### Work item
Work out how many lines of the listing below contain the word "personal". Respond with that number only.

### Given records
○ ○ ○

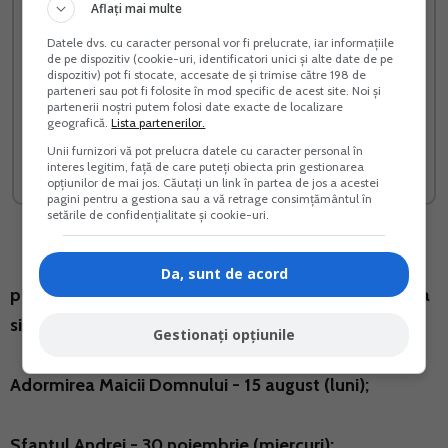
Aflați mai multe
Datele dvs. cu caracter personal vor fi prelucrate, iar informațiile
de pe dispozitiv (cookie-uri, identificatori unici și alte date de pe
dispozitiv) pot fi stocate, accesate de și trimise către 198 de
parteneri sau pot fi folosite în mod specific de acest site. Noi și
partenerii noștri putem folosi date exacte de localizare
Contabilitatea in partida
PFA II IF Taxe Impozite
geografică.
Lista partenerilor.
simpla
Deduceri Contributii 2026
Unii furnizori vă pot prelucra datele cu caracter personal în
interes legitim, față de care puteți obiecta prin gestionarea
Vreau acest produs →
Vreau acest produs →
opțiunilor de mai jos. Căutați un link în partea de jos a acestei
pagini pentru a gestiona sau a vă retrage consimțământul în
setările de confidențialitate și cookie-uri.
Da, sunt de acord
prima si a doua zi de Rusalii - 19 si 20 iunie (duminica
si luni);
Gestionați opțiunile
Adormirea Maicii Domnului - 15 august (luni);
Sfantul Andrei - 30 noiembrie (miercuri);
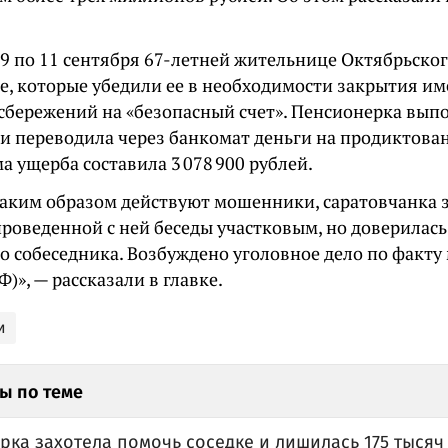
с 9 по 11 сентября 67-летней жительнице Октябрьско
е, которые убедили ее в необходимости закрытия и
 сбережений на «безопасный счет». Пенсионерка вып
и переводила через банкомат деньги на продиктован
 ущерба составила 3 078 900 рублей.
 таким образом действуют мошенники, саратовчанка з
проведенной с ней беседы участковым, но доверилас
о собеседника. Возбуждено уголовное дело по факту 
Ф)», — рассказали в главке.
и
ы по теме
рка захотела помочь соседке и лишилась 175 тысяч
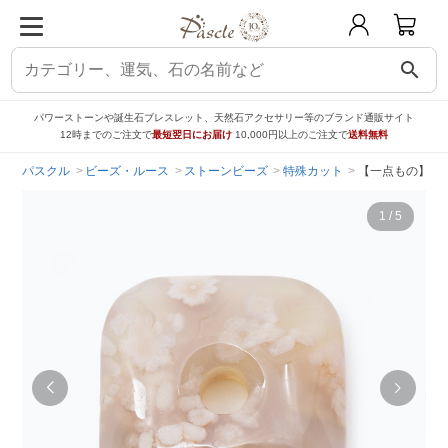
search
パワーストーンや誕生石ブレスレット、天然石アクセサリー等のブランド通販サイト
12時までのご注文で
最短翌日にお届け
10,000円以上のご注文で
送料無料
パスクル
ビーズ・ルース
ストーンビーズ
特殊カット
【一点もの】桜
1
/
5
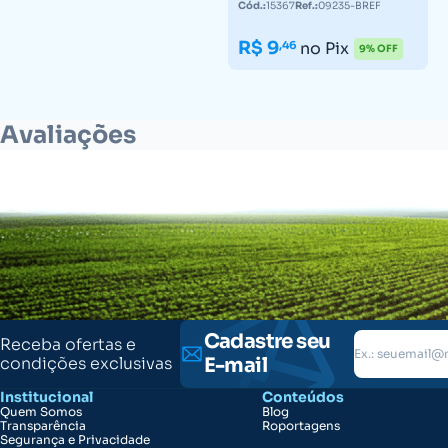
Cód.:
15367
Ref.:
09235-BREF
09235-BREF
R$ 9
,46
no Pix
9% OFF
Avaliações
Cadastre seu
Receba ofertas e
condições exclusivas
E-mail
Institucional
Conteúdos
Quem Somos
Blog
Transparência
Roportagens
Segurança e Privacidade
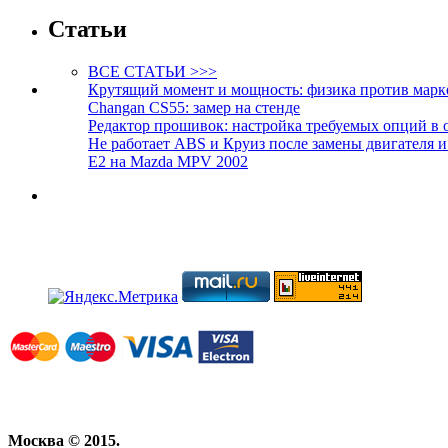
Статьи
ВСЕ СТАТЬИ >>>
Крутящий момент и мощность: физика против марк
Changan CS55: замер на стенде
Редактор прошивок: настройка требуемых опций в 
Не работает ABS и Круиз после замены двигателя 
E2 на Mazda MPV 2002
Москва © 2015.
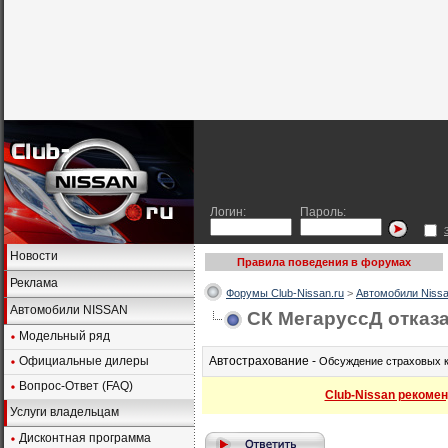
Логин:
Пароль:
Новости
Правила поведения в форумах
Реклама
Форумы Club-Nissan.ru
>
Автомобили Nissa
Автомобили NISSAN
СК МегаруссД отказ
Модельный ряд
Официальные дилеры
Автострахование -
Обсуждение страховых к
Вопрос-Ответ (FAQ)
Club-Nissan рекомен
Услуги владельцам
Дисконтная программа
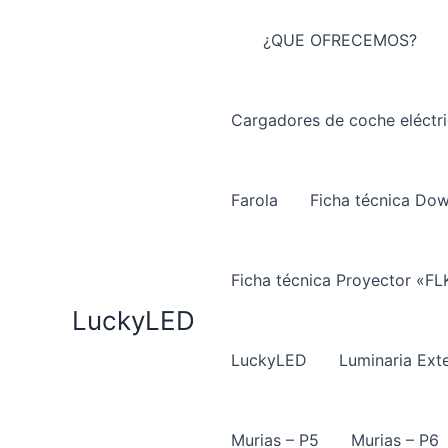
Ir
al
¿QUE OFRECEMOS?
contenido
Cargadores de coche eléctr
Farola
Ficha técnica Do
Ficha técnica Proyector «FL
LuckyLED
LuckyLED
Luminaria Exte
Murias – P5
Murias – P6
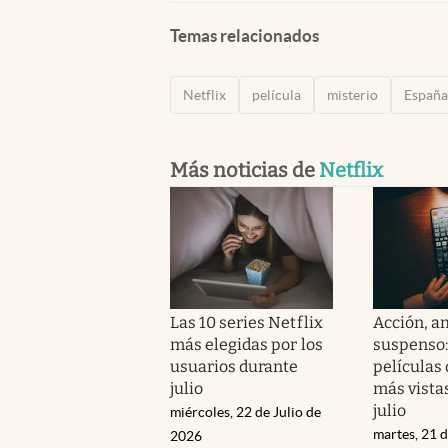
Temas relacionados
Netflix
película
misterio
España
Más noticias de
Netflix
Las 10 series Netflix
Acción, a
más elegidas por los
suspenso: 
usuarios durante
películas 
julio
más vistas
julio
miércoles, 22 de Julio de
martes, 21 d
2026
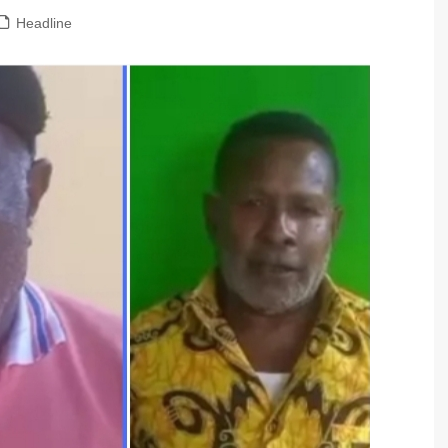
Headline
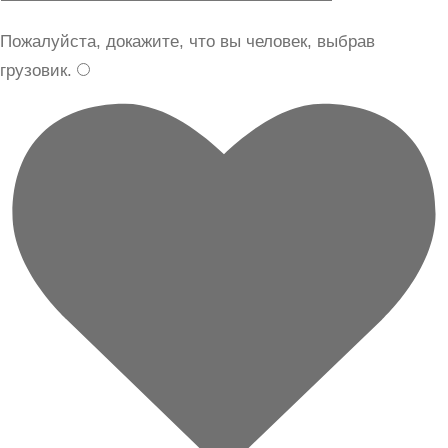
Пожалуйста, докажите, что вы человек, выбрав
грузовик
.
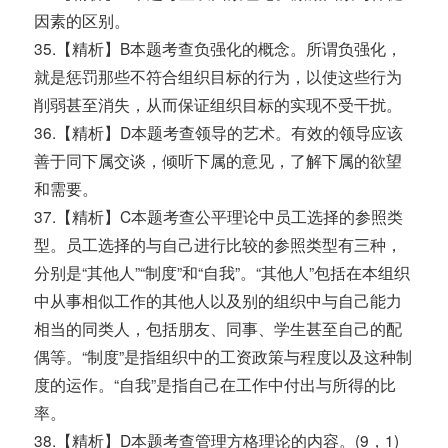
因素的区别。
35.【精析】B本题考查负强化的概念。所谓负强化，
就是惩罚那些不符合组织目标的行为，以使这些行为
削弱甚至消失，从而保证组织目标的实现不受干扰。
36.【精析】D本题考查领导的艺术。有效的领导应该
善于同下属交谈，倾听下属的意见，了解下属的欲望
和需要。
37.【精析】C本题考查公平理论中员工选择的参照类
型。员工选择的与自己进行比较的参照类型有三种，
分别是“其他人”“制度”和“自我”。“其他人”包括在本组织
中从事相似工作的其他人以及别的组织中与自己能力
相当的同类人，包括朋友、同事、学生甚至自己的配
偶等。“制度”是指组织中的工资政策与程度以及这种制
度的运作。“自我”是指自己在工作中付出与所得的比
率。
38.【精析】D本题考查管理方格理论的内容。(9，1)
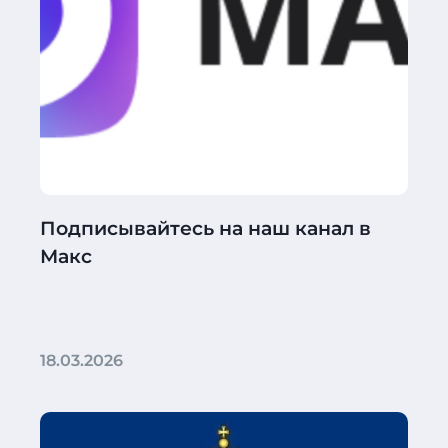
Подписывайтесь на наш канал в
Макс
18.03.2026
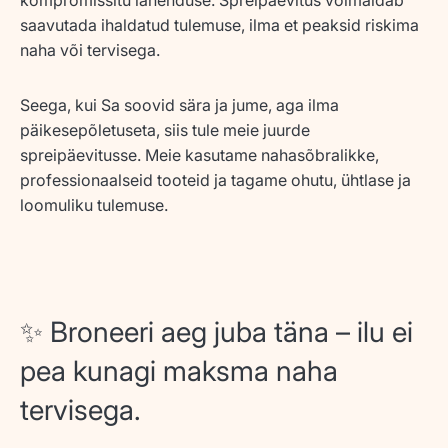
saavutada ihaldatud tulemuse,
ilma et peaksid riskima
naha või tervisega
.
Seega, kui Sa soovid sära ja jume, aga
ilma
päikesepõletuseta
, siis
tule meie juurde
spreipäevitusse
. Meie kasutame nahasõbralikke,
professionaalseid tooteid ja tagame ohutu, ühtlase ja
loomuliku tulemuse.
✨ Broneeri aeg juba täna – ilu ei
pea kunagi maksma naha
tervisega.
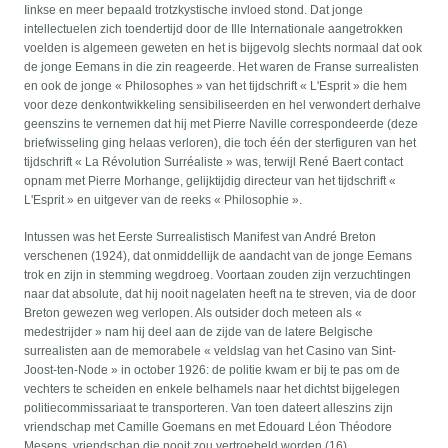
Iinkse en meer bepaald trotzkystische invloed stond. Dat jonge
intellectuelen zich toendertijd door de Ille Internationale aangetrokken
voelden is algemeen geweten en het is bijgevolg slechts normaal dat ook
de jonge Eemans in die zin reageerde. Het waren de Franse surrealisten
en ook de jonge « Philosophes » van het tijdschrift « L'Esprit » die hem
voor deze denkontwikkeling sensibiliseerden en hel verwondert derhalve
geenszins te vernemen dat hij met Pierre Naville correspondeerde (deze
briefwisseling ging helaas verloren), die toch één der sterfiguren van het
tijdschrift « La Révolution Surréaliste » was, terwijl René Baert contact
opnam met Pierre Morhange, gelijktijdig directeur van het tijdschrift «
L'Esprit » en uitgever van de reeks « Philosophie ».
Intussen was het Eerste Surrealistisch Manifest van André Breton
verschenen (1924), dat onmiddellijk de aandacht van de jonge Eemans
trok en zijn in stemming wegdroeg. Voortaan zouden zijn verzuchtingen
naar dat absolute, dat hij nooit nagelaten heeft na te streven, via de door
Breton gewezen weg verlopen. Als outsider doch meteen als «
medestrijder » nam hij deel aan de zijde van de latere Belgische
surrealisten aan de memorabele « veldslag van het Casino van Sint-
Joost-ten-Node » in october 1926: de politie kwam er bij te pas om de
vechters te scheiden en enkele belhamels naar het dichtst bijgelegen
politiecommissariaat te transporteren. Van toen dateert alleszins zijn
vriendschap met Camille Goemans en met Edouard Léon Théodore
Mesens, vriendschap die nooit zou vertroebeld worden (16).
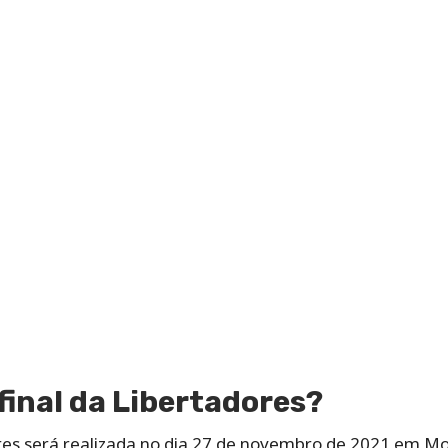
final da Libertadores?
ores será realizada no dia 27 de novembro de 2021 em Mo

○ ○ ○

### Reply to the exercise
2